BVC Announces Dash of Enchantment by Patricia Rice

Dash of Enchantment by Patricia RiceDash of Enchantment

(previously: Touched by Magic)

Sample Chapter

Patricia Rice

Chapter 1

March 1816

Soaring marble columns bearing gilded sculptures carried the gaze upward to an arched ceiling accented with carved moldings bearing the certain stamp of Robert Adam. Beneath the canopy of tinkling crystal chandeliers and between the brocade-and-velvet-covered walls milled a procession of soberly black-clad gentlemen and extravagantly arrayed ladies in the silks and flounces of the current Season.

Despite the hubbub of orchestra and hundreds of people speaking at once, none of the distinguished guests raised their voices above a civil level. They circulated with well-trained precision, balancing punch cups, napkins, fans, dance cards, and other necessities.
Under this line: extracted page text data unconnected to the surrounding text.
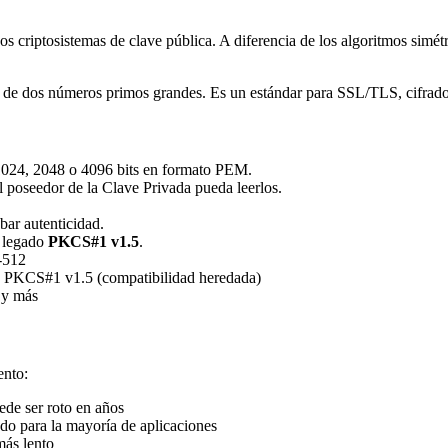
 criptosistemas de clave pública. A diferencia de los algoritmos simé
cto de dos números primos grandes. Es un estándar para SSL/TLS, cifra
1024, 2048 o 4096 bits en formato PEM.
l poseedor de la Clave Privada pueda leerlos.
bar autenticidad.
 legado
PKCS#1 v1.5
.
-512
 PKCS#1 v1.5 (compatibilidad heredada)
 y más
ento:
de ser roto en años
o para la mayoría de aplicaciones
más lento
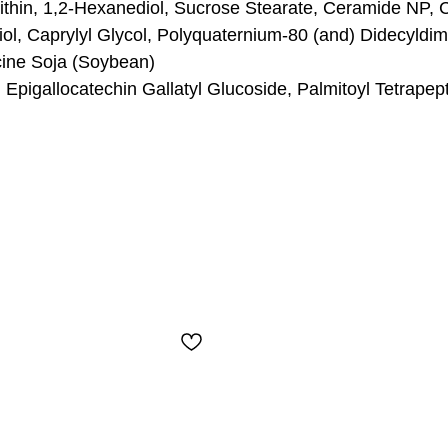
ecithin, 1,2-Hexanediol, Sucrose Stearate, Ceramide NP
ol, Caprylyl Glycol, Polyquaternium-80 (and) Didecyldi
cine Soja (Soybean)
, Epigallocatechin Gallatyl Glucoside, Palmitoyl Tetrapep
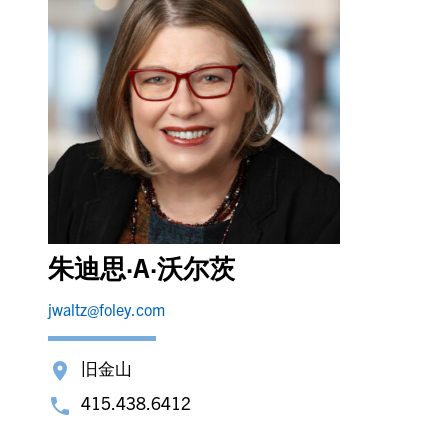
朱迪思·A·沃尔茨
jwaltz@foley.com
旧金山
415.438.6412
The couples in the center of the gleaming waxed ballroom swayed with stately grace to an old tune, not the rackety waltz the Regent had accepted at court two years before. Harmony prevailed among sedately wigged musicians and modishly styled dancers alike.
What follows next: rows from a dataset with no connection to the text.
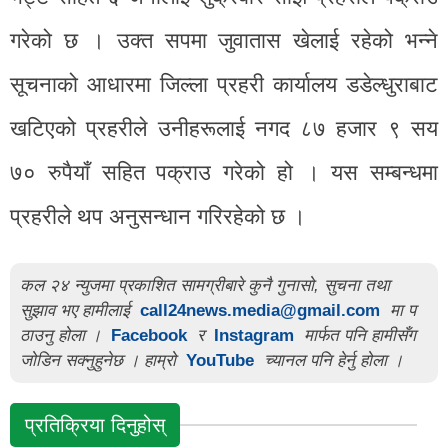
गरेको छ । उक्त सपमा जुवातास खेलाई रहेको भन्ने
सूचनाको आधारमा जिल्ला प्रहरी कार्यालय डडेल्धुराबाट
खटिएको प्रहरीले उनीहरूलाई नगद ८७ हजार ९ सय
७० रुपैयाँ सहित पक्राउ गरेको हो । यस सम्बन्धमा
प्रहरीले थप अनुसन्धान गरिरहेको छ ।
कल २४ न्युजमा प्रकाशित सामग्रीबारे कुनै गुनासो, सुचना तथा
सुझाव भए हामीलाई
call24news.media@gmail.com
मा प
ठाउनु होला ।
Facebook
र
Instagram
मार्फत पनि हामीसँग
जोडिन सक्नुहुनेछ । हाम्रो
YouTube
च्यानल पनि हेर्नु होला ।
प्रतिक्रिया दिनुहोस्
Only a few noble guests blinked at the rash whirlwind bursting from behind an elaborate sculpture of a draped Diana. Their serenity was only disturbed when the young lady dashed headlong through the center of the crowd.

The dancers gasped in surprise and hastily parted. They waved their fans and raised their quizzing glances at a glorious mass of sunset-gold hair flying past their noses. A tall, exquisite figure, garbed in daring primrose, she vanished through the doorway before any could correct her behavior.

Cassandra! They shook their heads, whispered behind their hands, and returned to their peaceful occupations.

The fleeing girl exploded into the mass of still-arriving guests. With their top hats and fur-trimmed pelisses discarded, the latecomers lingered to greet old friends and smile at new acquaintances.

Black swallowtail coats and silk breeches swung in startlement as the fiery explosion catapulted past. The men stifled admiring looks as their feminine companions frowned with disapproval.

At the door, a tall striking gentleman had halted to help his lady adjust her yards of Kashmir shawl. His stern features held no expression as he listened to his petite companion’s comments. The lady herself was little more than plain, but she carried her looks with the arrogance of wealth and nobility. Even a stranger would know she was someone of consequence, at least to herself.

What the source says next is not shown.